RIP Read #14: The Dark is Rising (Book v. Movie)

Today is the Top 100 Chapter Books discussion for The Dark is Rising by Susan Cooper over at The Estella Society so head on over there if you have read this book or any of the series. I would love to hear your thoughts on it!

Without any reservations, I thought this book (and the one before it in the series, Under Sea, Over Stone) were awesome. They're exciting adventures with real heft, history and consequence. So, I also decided to watch the recent film version of this, The Seeker: The Dark is Rising (2007), even though it had terrible reviews and fans of the book universally despised it.

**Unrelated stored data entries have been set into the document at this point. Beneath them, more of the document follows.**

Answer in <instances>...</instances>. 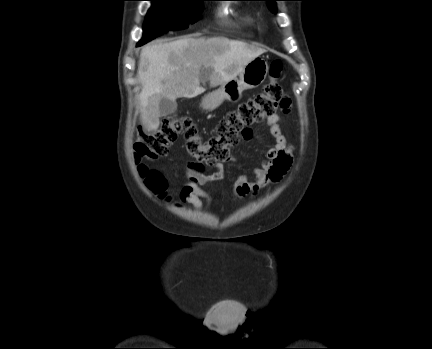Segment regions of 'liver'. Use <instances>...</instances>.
Returning <instances> with one entry per match:
<instances>
[{"label":"liver","instance_id":"6515ba94","mask_svg":"<svg viewBox=\"0 0 432 349\" xmlns=\"http://www.w3.org/2000/svg\"><path fill=\"white\" fill-rule=\"evenodd\" d=\"M265 50L255 45L218 36L185 37L145 46L140 54L138 76L141 122L149 131L159 127L162 98H193L203 93L202 71H209L212 87L236 78L244 67Z\"/></svg>","mask_w":432,"mask_h":349}]
</instances>
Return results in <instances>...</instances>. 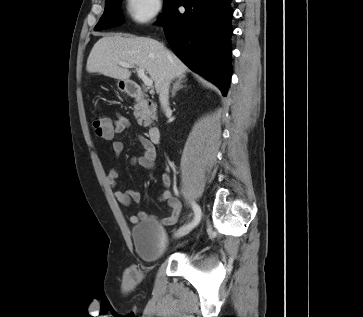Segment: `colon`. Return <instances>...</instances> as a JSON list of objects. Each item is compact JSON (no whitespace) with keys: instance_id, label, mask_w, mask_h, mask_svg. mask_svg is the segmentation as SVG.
Masks as SVG:
<instances>
[{"instance_id":"5ec220e1","label":"colon","mask_w":363,"mask_h":317,"mask_svg":"<svg viewBox=\"0 0 363 317\" xmlns=\"http://www.w3.org/2000/svg\"><path fill=\"white\" fill-rule=\"evenodd\" d=\"M93 128L96 133L106 131L110 128V122L104 117H96L93 119Z\"/></svg>"}]
</instances>
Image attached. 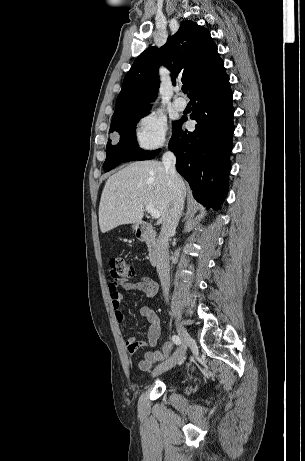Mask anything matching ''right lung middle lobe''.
<instances>
[{"mask_svg":"<svg viewBox=\"0 0 305 461\" xmlns=\"http://www.w3.org/2000/svg\"><path fill=\"white\" fill-rule=\"evenodd\" d=\"M148 113L126 118L110 129L111 133L118 132L120 134V140L117 144H111V140L107 143L106 160L103 165L105 172L113 169L122 162L152 159L159 152V150L144 151L136 143V123ZM176 122H173V127Z\"/></svg>","mask_w":305,"mask_h":461,"instance_id":"obj_1","label":"right lung middle lobe"}]
</instances>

I have to say, that as a film on its own, it wasn't awful. It was your standard Hollywood kid adventure film with a bit of goofiness (kind of like the recent Disney Jules Verne-based films) where the kid hero's hormones usually get the best of him. But as an interpretation of the book, it was absolutely dreadful. One critical blog post was called The Dark is Sinking. Here is a bit from it --
During filming in Bucharest, Romania there was a joke on The Dark is Rising set that only three things have been changed from the original 1973 novel: the nationality of lead character Will Stanton, changed from English to American; his age changed from 11 to 13; and everything else that happens in the story. A solo quest by an 11-year-old is no longer solo; family values have been deemed out of date — the happy, loving Stanton family rewritten dysfunctional; a series of five books bereft of a single love interest has been re-imagined with the lead character chasing the fairer sex, pleading in the trailer “I can't save the world! I don't even know how to talk to a girl!” Angered, disgusted fans are reporting little interest in their hero’s new, most ordinary of plights.
The title of the article in The Guardian was The Dark is Rising, so avoid it if you can where they complain about the removal of most of the pagan lore with no added explanation of why any of these mysterious things would then be happening in the world. And Susan Cooper's own interview with NPR (Author 'Uncertain' About 'Dark' Leap to Big Screen) is quite depressing when she attempts to defend Will's age and circumstances from the book against the screenwriter's complaints.

After watching the film, I have to completely agree with critics and book fans alike. Even from the very first moments of this film, you know it is not what it should/could have been. With cheesy effects, a total miscasting of most of the characters (except for Chris Eccleston as the super baddie who is creepy and intimidating but still, sadly, out of place) and a complete change of Will's temperament, this film lost the soul of Cooper's story. It also didn't make much sense to still have a villain on horseback when the setting was brought forward to modern times. And it was a WHITE horse! How can the villain be on a white horse? Not to mention that by stripping out the pagan signs and lore and turning Will into a savior completely undermined the point of the story. The fight between Light and Dark on earth is older than Christianity. That was one of Cooper's main themes.

Verdict: Blech. There's nothing really wrong with the film as a film so I don't want to say avoid it but the book is SO much better. It has meaning and integrity and depth. The film has none of those things. Eh, I'm going to say it. Read the book, avoid the film.